[Records supplied]

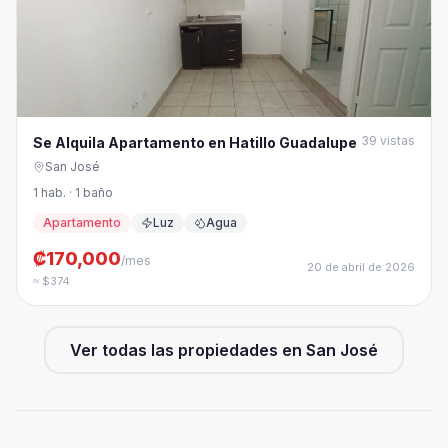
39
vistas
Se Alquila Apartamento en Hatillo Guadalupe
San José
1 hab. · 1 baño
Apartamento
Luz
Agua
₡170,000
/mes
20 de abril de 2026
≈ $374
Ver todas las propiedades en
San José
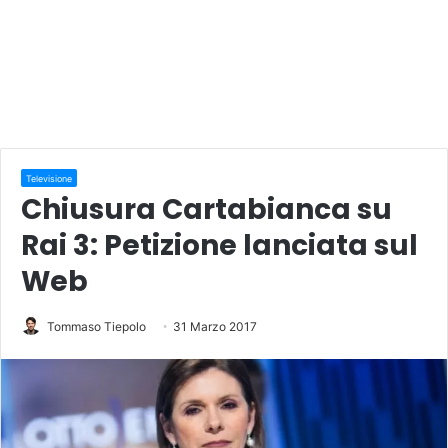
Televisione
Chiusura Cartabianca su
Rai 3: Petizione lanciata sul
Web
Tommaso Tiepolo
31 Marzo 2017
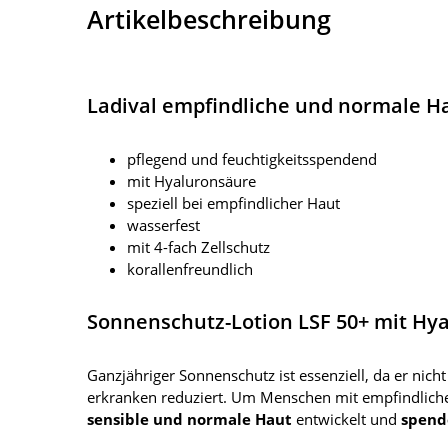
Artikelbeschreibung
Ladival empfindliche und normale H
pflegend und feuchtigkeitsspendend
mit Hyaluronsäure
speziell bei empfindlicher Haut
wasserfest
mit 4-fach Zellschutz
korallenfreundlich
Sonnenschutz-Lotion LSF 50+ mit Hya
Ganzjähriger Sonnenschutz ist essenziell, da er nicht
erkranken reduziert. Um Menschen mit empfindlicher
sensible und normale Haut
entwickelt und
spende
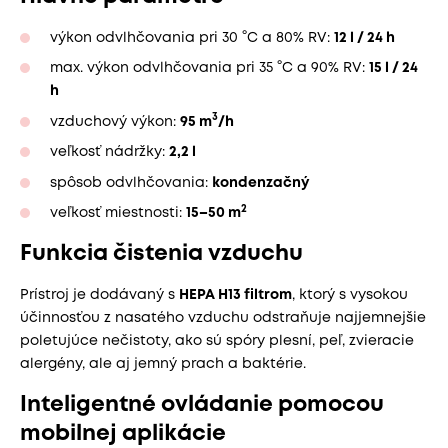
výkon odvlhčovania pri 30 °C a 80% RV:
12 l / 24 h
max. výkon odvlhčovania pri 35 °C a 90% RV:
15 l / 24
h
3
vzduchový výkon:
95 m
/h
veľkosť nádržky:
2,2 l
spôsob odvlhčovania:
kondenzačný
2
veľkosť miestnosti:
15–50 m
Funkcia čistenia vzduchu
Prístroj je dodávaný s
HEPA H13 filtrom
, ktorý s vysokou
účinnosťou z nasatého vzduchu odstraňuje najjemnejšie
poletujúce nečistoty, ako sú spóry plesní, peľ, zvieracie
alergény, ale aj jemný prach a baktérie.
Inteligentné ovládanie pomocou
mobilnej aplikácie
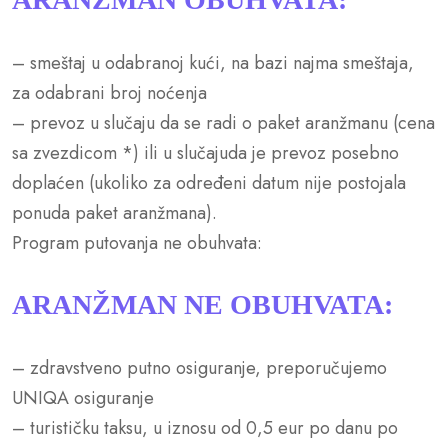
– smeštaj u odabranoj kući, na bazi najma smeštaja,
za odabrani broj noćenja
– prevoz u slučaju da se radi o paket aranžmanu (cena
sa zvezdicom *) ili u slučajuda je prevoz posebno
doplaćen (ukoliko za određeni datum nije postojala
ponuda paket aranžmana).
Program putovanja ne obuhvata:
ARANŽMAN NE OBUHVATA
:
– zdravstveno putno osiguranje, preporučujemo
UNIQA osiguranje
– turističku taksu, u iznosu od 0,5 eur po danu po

[/Records supplied]

## What you need to do
Give the listing above again in its entirety and exactly; do not include the pictures.

## Response
39
vistas
Se Alquila Apartamento en Hatillo Guadalupe
San José
1 hab. · 1 baño
Apartamento
Luz
Agua
₡170,000
/mes
20 de abril de 2026
≈ $374
Ver todas las propiedades en
San José
Televisione
Chiusura Cartabianca su
Rai 3: Petizione lanciata sul
Web
Tommaso Tiepolo
31 Marzo 2017
Artikelbeschreibung
Ladival empfindliche und normale H
pflegend und feuchtigkeitsspendend
mit Hyaluronsäure
speziell bei empfindlicher Haut
wasserfest
mit 4-fach Zellschutz
korallenfreundlich
Sonnenschutz-Lotion LSF 50+ mit Hya
Ganzjähriger Sonnenschutz ist essenziell, da er nicht
erkranken reduziert. Um Menschen mit empfindlicher
sensible und normale Haut
entwickelt und
spende
výkon odvlhčovania pri 30 °C a 80% RV:
12 l / 24 h
max. výkon odvlhčovania pri 35 °C a 90% RV:
15 l / 24
h
3
vzduchový výkon:
95 m
/h
veľkosť nádržky:
2,2 l
spôsob odvlhčovania:
kondenzačný
2
veľkosť miestnosti:
15–50 m
Funkcia čistenia vzduchu
Prístroj je dodávaný s
HEPA H13 filtrom
, ktorý s vysokou
účinnosťou z nasatého vzduchu odstraňuje najjemnejšie
poletujúce nečistoty, ako sú spóry plesní, peľ, zvieracie
alergény, ale aj jemný prach a baktérie.
Inteligentné ovládanie pomocou
mobilnej aplikácie
– smeštaj u odabranoj kući, na bazi najma smeštaja,
za odabrani broj noćenja
– prevoz u slučaju da se radi o paket aranžmanu (cena
sa zvezdicom *) ili u slučajuda je prevoz posebno
doplaćen (ukoliko za određeni datum nije postojala
ponuda paket aranžmana).
Program putovanja ne obuhvata:
ARANŽMAN NE OBUHVATA
:
– zdravstveno putno osiguranje, preporučujemo
UNIQA osiguranje
– turističku taksu, u iznosu od 0,5 eur po danu po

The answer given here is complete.